Friday, October 26, 2012

The Impostors of Reason


With its seven-inch wingspan, the owl butterfly is an impressive bug by any standard.  But what is really striking are its fake eyes.  It has eyespots on the underside of its wings, which mimic the eyes of an owl. Since owls prey on the birds that eat butterflies, the sight of those fake eyes is likely to give any would-be predator pause.  The butterfly is able to survive because the bird doesn't take the time to discover the deception. If the bird stopped and watched the butterfly for a while, it would realize how harmless it actually is. 

As for the owls it imitates, they have been symbols of wisdom and reason in western culture ever since the ancient Greeks associated them with Athena.  Owls actually aren't particularly wise or reasonable birds, but owls and reasoning do have one thing in common: they both have impostors.  The imposters of reason are things like anger, hard-heartedness, rudeness, and smugness.  People commonly mistake these things for rationality, when they're really nothing of the sort. They are impostors.  Like owl butterflies, they draw their power from shock and credulity. The more they're mistaken for the real thing, the more powerful they become.

Wednesday, October 17, 2012

Critical Thinking: What it is, and Why it's Not Just a Catchphrase

I know no safe depository of the ultimate powers of the society, but the people themselves: and if we think them not enlightened enough to exercise their control with a wholesome discretion, the remedy is, not to take it from them, but to inform their discretion by education. 
- Thomas Jefferson
Once I had a bumper sticker that said, “Think for yourself, or you're not thinking at all.”  I admired this sentiment a great deal, which is not surprising, since I had come up with it myself. Yes, I'm a little embarrassed to say it now, but I made my own bumper sticker.  I even bought some special paper to print it on. But the ink wasn't made for life in the elements, so it faded pretty quickly, and I didn't replace it. It's not that I didn't still believe it; it's just that I thought it was incomplete. After all, what good does it do to tell people to think for themselves, when so many people are terrible at thinking? I briefl considered making a twin bumper sticker that said, “...but think carefully.”  And then I thought, “That's ridiculous!”, and peeled the first one off.

As silly as my twin bumper stickers would have been, I do think both ideas are important.

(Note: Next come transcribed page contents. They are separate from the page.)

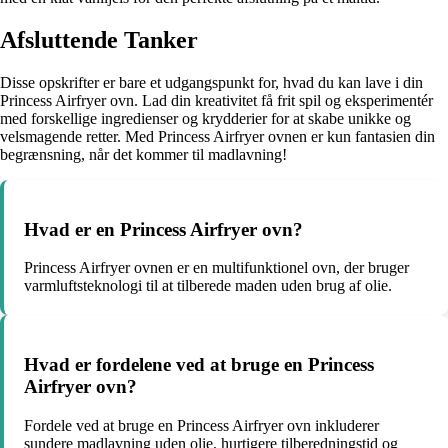
Afsluttende Tanker
Disse opskrifter er bare et udgangspunkt for, hvad du kan lave i din
Princess Airfryer ovn. Lad din kreativitet få frit spil og eksperimentér
med forskellige ingredienser og krydderier for at skabe unikke og
velsmagende retter. Med Princess Airfryer ovnen er kun fantasien din
begrænsning, når det kommer til madlavning!
Hvad er en Princess Airfryer ovn?
Princess Airfryer ovnen er en multifunktionel ovn, der bruger
varmluftsteknologi til at tilberede maden uden brug af olie.
Hvad er fordelene ved at bruge en Princess
Airfryer ovn?
Fordele ved at bruge en Princess Airfryer ovn inkluderer
sundere madlavning uden olie, hurtigere tilberedningstid og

We live in a country where people are allowed, and even expected (in theory), to think for themselves. That being the case, you would think we would put more effort into teaching people how to think; not what to think, but how think, and how to think clearly and effectively. This sounds like a good idea, but it's pretty vague.  What exactly would we teach?  One of the first step in clear thinking is to define terms, so let me start by doing that.  The word “thinking" covers a huge range of mental processes, including concept formation, memory, decision-making, visual thinking, creative thinking, and so on.  I'm talking about something more specific. I'm talking about the kind of careful thinking that's aimed at deciding what to believe. This kind of thinking proceeds by carefully and honestly weighing the evidence for beliefs before accepting them. I'm tempted to call this “rationality” but that term, like "thinking" is also a little ambiguous. In economics, rationality is used to mean something like “optimal decision-making or action.”   Economists imagine ideal worlds in which there is an optimum way for “rational agents” to proceed in order to “maximize their utility”. This optimal strategy could easily include lying, and need not have much to do with what's true or morally right. That's not the kind of rationality I'm talking about here. What I'm interested in is honest, deliberate thinking aimed at finding what is really true, or what is really right...or at least getting as close to those things as possible.

Critical Thinking

This kind of deliberate thinking is already taught in school, though not nearly enough. It was once known as informal logic or reasoning, but these days it's usually called critical thinking. Most people have heard that term, because it's become an educational buzzword.  That's unfortunate, because it means it's in danger of being emptied of meaning by people who repeat it--parrotlike--because they like the sound of it.  But critical thinking isn't just some new educational fad that will soon go the way of New Math. It has roots going back as far at least as far as Socrates, and still has some very important lessons to offer.